Bishop Daniel Flores of Brownsville, Texas, speaks June 15, 2023, during a news conference at the U.S. Conference of Catholic Bishops’ spring plenary assembly in Orlando, Fla. Bishop Flores is chairman of the USCCB’s Committee on Doctrine. (OSV NewsPhoto)

WASHINGTON — The Catholic bishops’ first day of public sessions during their spring meeting in Orlando, Florida, June 15 started and ended with discussion about the Church’s ongoing efforts in the synodal process.

The work of the synod is a three-year effort in the Catholic Church involving listening to Catholics and compiling their views to submit to the pope and determine future steps. It began in Rome in 2021 and has continued on the diocesan level for the past year in preparation for Synods of Bishops in 2023 and 2024.

“The purpose of walking this synodal path is to make our evangelization more effective in the context of the precise challenges that we face today,” said Archbishop Christophe Pierre, apostolic nuncio to the United States, in introductory remarks to the bishops.

The nuncio stressed that the synod was not another program but instead is “more about a way of being Church,” or put another way, he described it as “more like a compass” than a GPS.

He also said many of the questions raised so far should be in the process of being answered — such as where are we as a Church and where are we headed.

Archbishop Pierre said that a goal of the synod was to reach the peripheries, not necessarily to “fill the churches” but to go “where Christ is not already known and loved … [and] put him there by our own presence!”

Another goal was to unite people, not divide them, stressing: “To overcome polarization, we must learn to listen to one another, work together, and walk together.”

He said a clear example of someone who understood how to be part of the synodal Church was Los Angeles Bishop David O’Connell, who was killed four months ago.

“Here was a shepherd who immersed himself in the reality of his sheep, who walked with them, and was with them in finding a way no matter the difficulty of their circumstances,” he said.

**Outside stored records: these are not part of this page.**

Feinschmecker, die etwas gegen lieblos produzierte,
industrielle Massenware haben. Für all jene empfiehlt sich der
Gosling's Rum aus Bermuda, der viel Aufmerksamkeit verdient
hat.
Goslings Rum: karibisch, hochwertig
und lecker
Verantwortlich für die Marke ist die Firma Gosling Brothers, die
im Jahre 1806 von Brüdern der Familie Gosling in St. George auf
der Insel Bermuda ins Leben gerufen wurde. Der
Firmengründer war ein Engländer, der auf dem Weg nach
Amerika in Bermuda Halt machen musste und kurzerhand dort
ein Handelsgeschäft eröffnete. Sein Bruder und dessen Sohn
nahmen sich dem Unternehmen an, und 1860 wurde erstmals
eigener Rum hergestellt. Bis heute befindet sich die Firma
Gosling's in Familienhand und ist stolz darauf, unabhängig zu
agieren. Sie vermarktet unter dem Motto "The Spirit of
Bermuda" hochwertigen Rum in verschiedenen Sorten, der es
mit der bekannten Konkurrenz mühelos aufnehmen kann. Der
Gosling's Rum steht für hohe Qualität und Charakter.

The bishops were also given an update on the synodal process by Bishop Daniel Flores of Brownsville, Texas, who has been coordinating the synod process for the bishops of the United States and was appointed to be one of seven members of a preparatory commission for the general assembly of the Synod of Bishops in October.

Bishop Flores, who heads the bishops’ Committee on Doctrine, has helped put together the North American Synod Report, one of seven reports being issued around the world.

He said that throughout the process of consulting with Catholics, Church leaders have “heard and learned many things.”

He also noted that the process was a new one for many and “if it seemed like we were creating a path while we walked it, it’s true.”

The bishop said some of the themes that have emerged from the listening sessions were a love for the Church coupled with frustration and pain. This input from Catholics, he said, complements the work of the bishops by helping them to see where the Church is and the direction it is going.

“There is much yet we must do,” he concluded.